Clackamas Wilderness


A typical view in Clackamas Wilderness
A typical view in Clackamas Wilderness
Clackamas River
The Clackamas River

Created by the Omnibus Public Land Management Act of 2009, Clackamas Wilderness is a 9,470-acre property in five non-contiguous parcels along a 50-mile stretch of the Wild & Scenic Clackamas River corridor. The wilderness area was designated to provide further protection to the Clackamas River drainage as it is the source of drinking water for many folks in the Willamette Valley to the west. The wilderness area contains some of the largest old-growth trees still standing in the Cascades.

Vegetation in the area is mostly coniferous: western red cedar, western hemlock, Pacific yew and Douglas fir. The understory offers rhododendrons and various ferns. Among the wildlife found in the area are black bear, mule deer, coyote, mountain lion and bobcat.

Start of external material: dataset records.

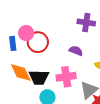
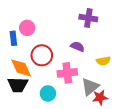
red circle: (38, 42) -> (42, 55), moved
black trapezoid: (39, 77) -> (18, 85), moved

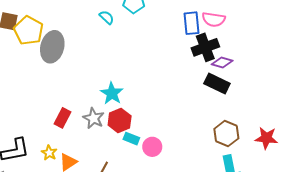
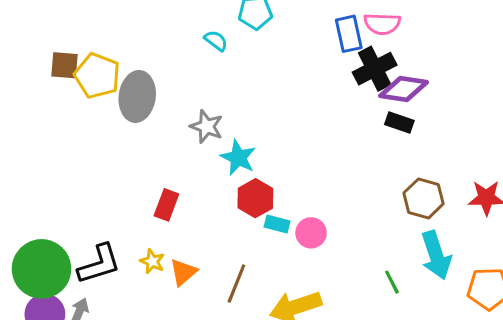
purple diamond: (222, 63) -> (404, 89), size x1.4
black rectangle: (217, 83) -> (399, 123), size x0.7
gray star: (94, 118) -> (207, 127), moved

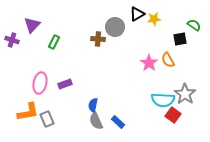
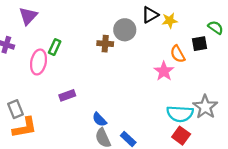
purple triangle: (32, 25) -> (28, 16), moved
orange semicircle: (168, 60) -> (178, 54), moved
pink ellipse: (40, 83) -> (38, 62), moved
blue semicircle: (93, 105) -> (99, 119), turned -56
red square: (173, 115) -> (181, 136), moved
gray rectangle: (47, 119) -> (15, 109), moved

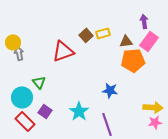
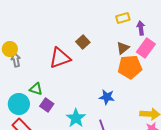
yellow rectangle: (103, 33) -> (123, 18), moved
brown triangle: (126, 41) -> (123, 48), turned -32
green triangle: (39, 82) -> (36, 89), turned -32
purple square: (45, 111) -> (47, 105), moved

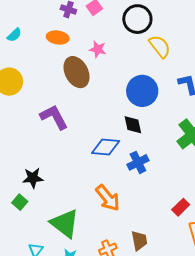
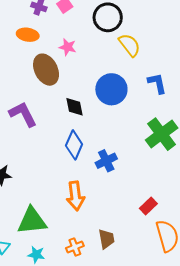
black diamond: (133, 125) -> (75, 107), moved
blue diamond: (106, 147) -> (74, 145), turned -72
orange arrow: (108, 198) -> (75, 196), turned 32
green triangle: (65, 224) -> (32, 221), turned -44

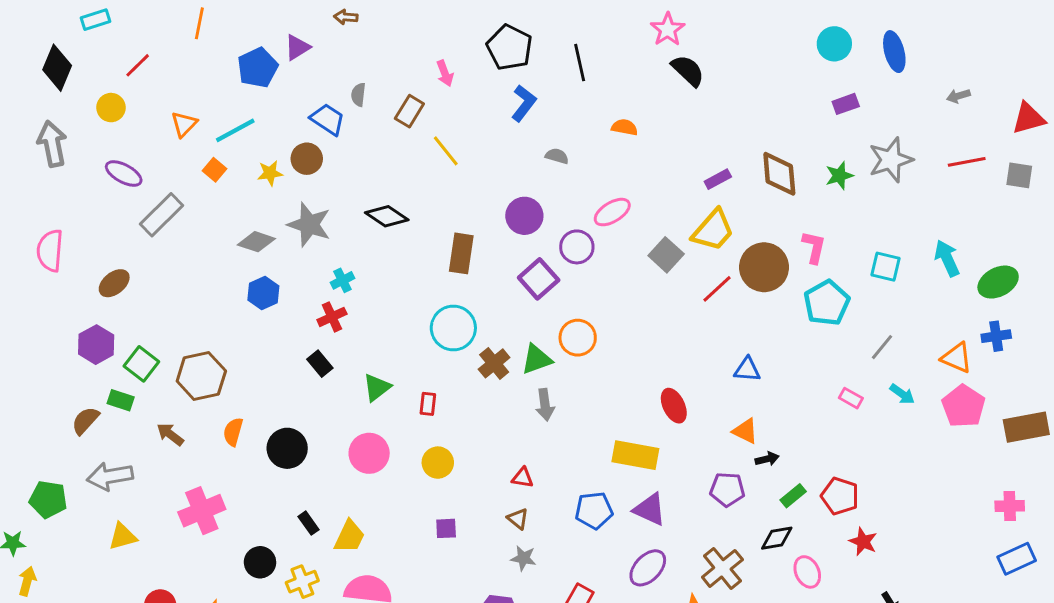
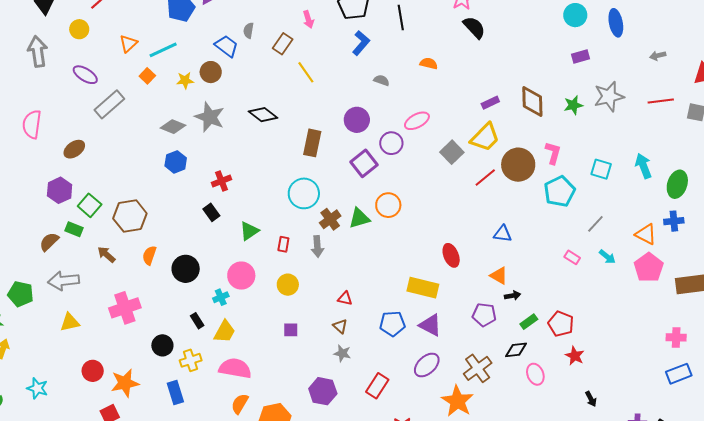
cyan cross: (342, 280) -> (221, 297), moved
green ellipse: (998, 282) -> (677, 184), turned -48
gray arrow: (545, 405) -> (317, 246), moved

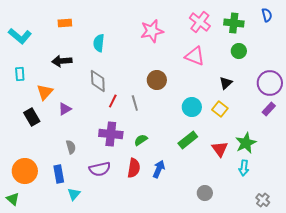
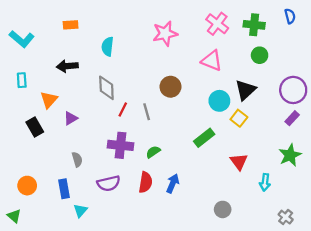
black triangle: (226, 83) -> (245, 90), size x1.5
cyan circle: (192, 107) -> (219, 101), moved
green rectangle: (188, 140) -> (204, 138), moved
green star: (246, 143) -> (290, 155), moved
orange circle: (25, 171) -> (27, 186), size x0.7

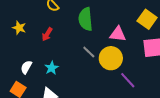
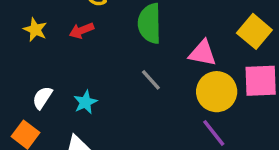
red arrow: (47, 34) -> (82, 31), moved, turned 32
yellow circle: (111, 58) -> (217, 92), moved

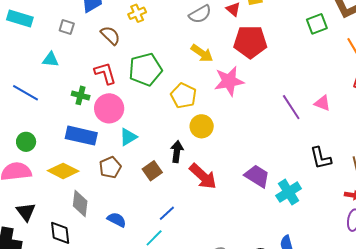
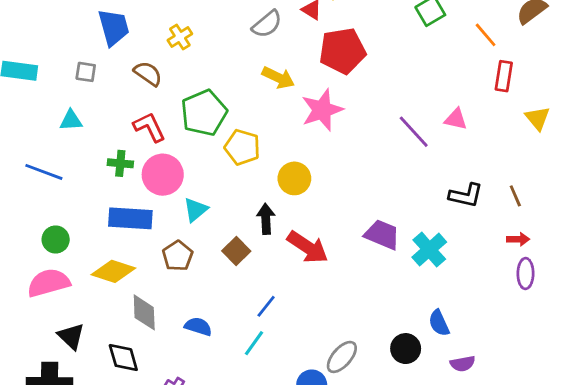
yellow pentagon: (184, 96) -> (242, 147), moved
black L-shape: (321, 158) -> (466, 195), turned -55

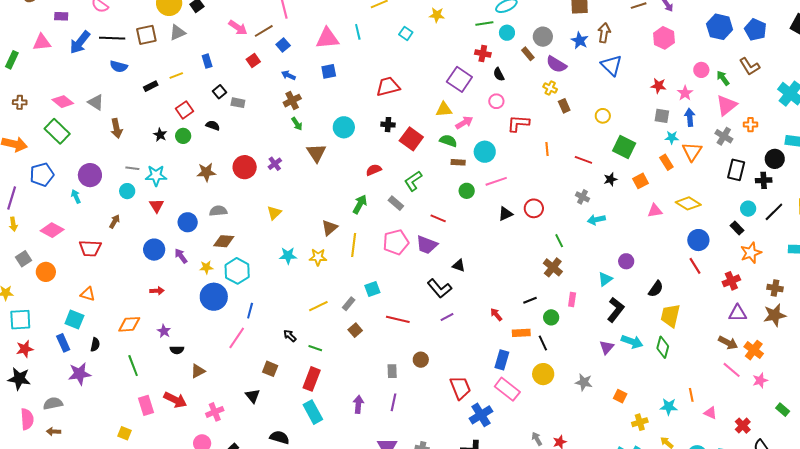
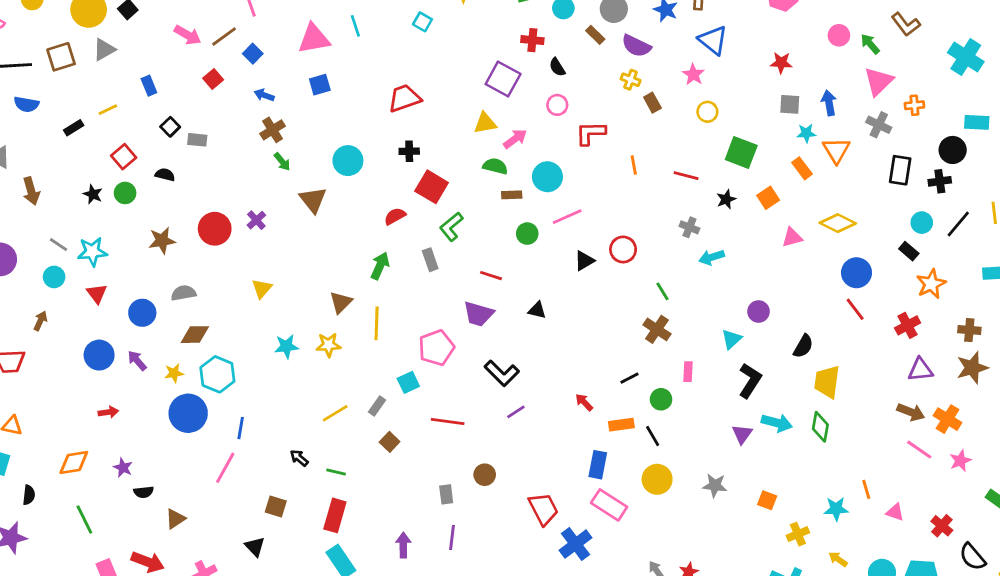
pink star: (685, 93) -> (693, 74), moved
red square: (411, 139) -> (432, 187), moved
gray line: (132, 168) -> (58, 245), turned 32
gray rectangle: (396, 203) -> (430, 260), turned 35
pink pentagon: (396, 242) -> (436, 348), moved
black triangle: (459, 266) -> (537, 310), moved

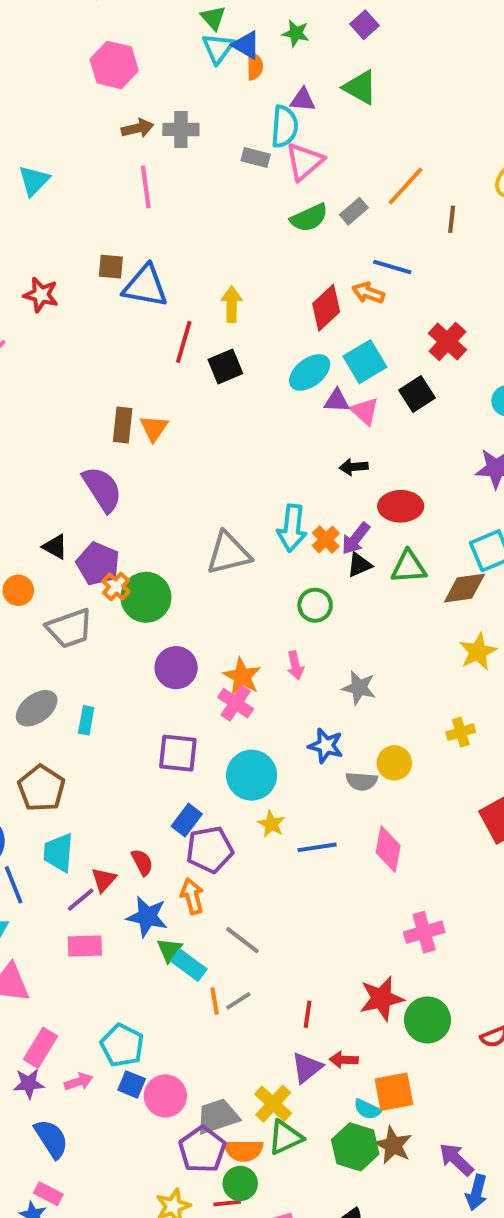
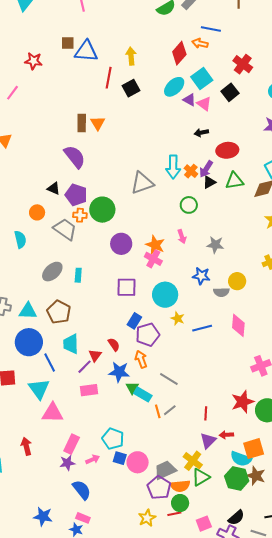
purple triangle: (337, 401) -> (189, 100), turned 32
orange cross: (116, 586) -> (80, 215), moved, turned -32
gray trapezoid: (70, 628) -> (65, 229), turned -120
cyan semicircle: (367, 1109) -> (241, 459), size x1.5

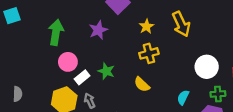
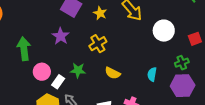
yellow star: (146, 26) -> (100, 13), moved
yellow cross: (149, 53) -> (98, 44), moved
white circle: (207, 67) -> (164, 31), moved

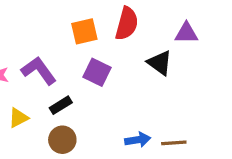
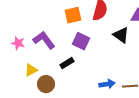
black rectangle: (61, 105) -> (67, 63), moved
brown circle: (62, 140) -> (46, 84), moved

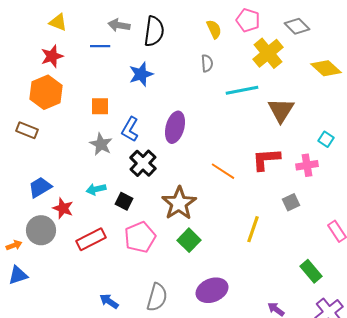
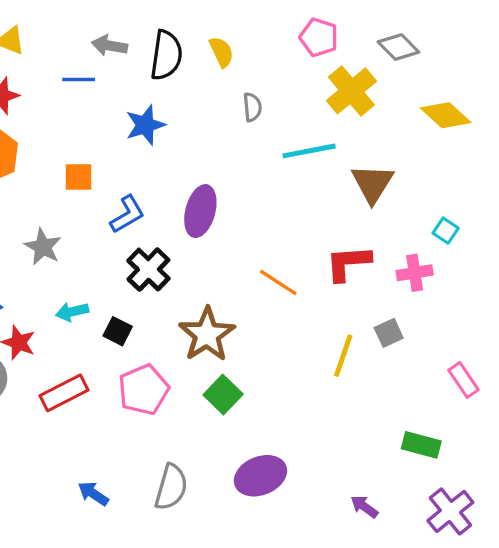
yellow semicircle: (214, 29) -> (221, 52), moved
blue L-shape: (130, 129) -> (127, 214), turned -150
gray star: (101, 144) -> (43, 247), moved
yellow line: (253, 229) -> (343, 356), moved
green rectangle: (311, 271) -> (421, 445), turned -35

Probably the most popular area of the wilderness is the tract containing Memaloose Lake. There is a 1.4-mile trail climbing from FSR 45, south of Oregon Highway 224, through an area of old-growth forest to the lake. Then the trail continues for another mile to the summit of South Fork Mountain.

A free wilderness permit is required from Memorial Day Weekend through October 15. Permits are self-issued at the trailheads. Some trailheads require a valid recreation area permit. Most folks access the wilderness via trailheads and Forest Service Roads located along Oregon Highway 224, beginning about 22 miles southeast of Estacata, OR. Roaring River Wilderness is across SR 224 to the northeast.